The project’s aim is quite simple – to enable students to spend a whole evening writing, in a relaxed atmosphere but in a concentrated manner, and in productive dialog with other students. It’s not like working in the library. Here, one can eat and drink on the premises and discuss one’s topic with one’s fellows. And if one does run into a blank wall, teachers and tutors from the Writing Center are on hand to help, ready to dispense advice on formulating academic prose in general or answer concrete questions on the specific assignment. Their overall theme this evening is how to overcome procrastination, the tendency to “put it off ‘til tomorrow.” There are workshops on motivational strategies, on ways to conquer those demons that try to stop one getting that urgent essay down on paper.

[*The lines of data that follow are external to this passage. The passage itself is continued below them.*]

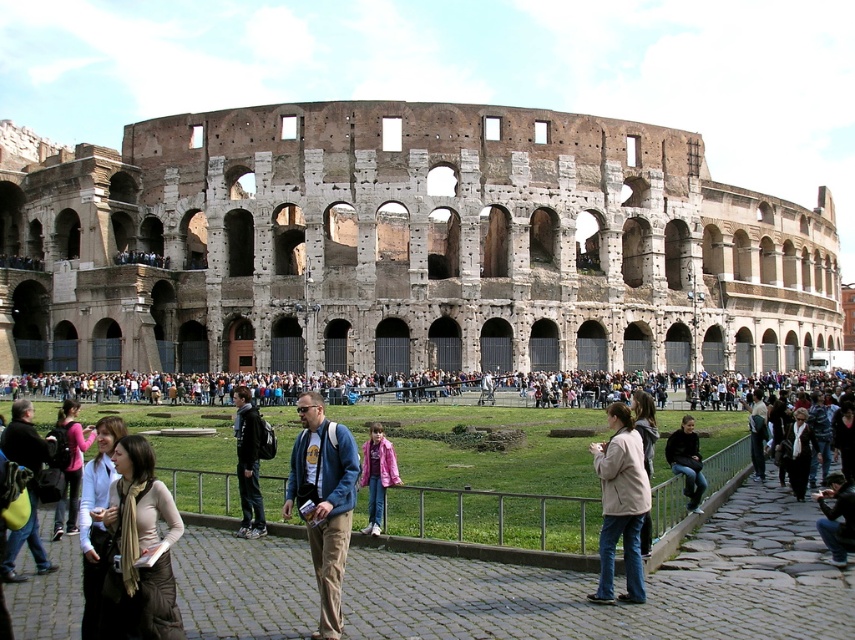 Question: Is pink fabric jacket at center bigger than white scarf at center?

Choices:
 (A) no
 (B) yes

Answer: (B)

Question: Considering the relative positions of brown stone amphitheater at center and light beige jacket at center in the image provided, where is brown stone amphitheater at center located with respect to light beige jacket at center?

Choices:
 (A) below
 (B) above

Answer: (B)

Question: Which point is closer to the camera taking this photo?

Choices:
 (A) (99, 502)
 (B) (746, 209)
 (C) (653, 413)

Answer: (A)

Question: Is white scarf at center to the left of light beige jacket at center from the viewer's perspective?

Choices:
 (A) no
 (B) yes

Answer: (A)

Question: Estimate the real-world distances between objects in this image. Which object is farther from the beige fabric jacket at lower right?

Choices:
 (A) brown leather jacket at lower left
 (B) pink fabric jacket at center
 (C) dark brown leather jacket at lower left
 (D) light beige jacket at center

Answer: (C)

Question: Estimate the real-world distances between objects in this image. Which object is closer to the white scarf at center?

Choices:
 (A) white cotton shirt at center
 (B) beige fabric jacket at lower right
 (C) brown leather jacket at lower left
 (D) light beige jacket at center

Answer: (D)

Down with procrastination!
“One method that seems to help many students is free writing,” says Dr. Cornelia Rémi, one of LMU’s writing advisors: Take a blank sheet of paper or open a new file and simply begin to write – as fast as possible and with no regard for punctuation or spelling mistakes, while staunchly resisting the temptation to go back and correct the sentence one has just hammered out. “The idea is that this headlong approach allows one to escape the inhibitions imposed by one’s ‘inner censor’”, Rémi explains. “Once underway, one is free from the compulsion to get everything perfect and can simply follow one’s train of thought.” At some point, you have to revise the whole thing thoroughly, but you at least have something to work with. That all-important first sentence, which represents such a hurdle for students like Manuel, now needs only to be reshaped. “Free writing is a way of getting a lot of material down on paper in a hurry.”
Getting past that first hurdle also presents philosophy student Martin Kasper with a problem. He has one more assignment to do to complete his Bachelor’s course. “But I keep putting it off,” he admits ruefully. “And I’m still looking for a central theme that can structure for the essay. Either I‘ve lost the thread of the argument or I only imagined I had ever found one,” he says. Now he wants to try the free writing approach. “It’s supposed to help people like me.” On the occasion of LMU’s Writers’ Day (held several times per semester) in February, when workshops and counseling sessions were also on offer, Martin attended Cornelia Rémi’s workshop on writing types and writing phases. “To begin with, we all took a test – and I was classified as a gadfly and adventurer,” he says (clearly pleased by the characterization), before adding “only with respect to my approach to academic writing, of course.” It might sound frivolous, but the typological exercise is designed to help students analyze their writing strategy and its weaknesses.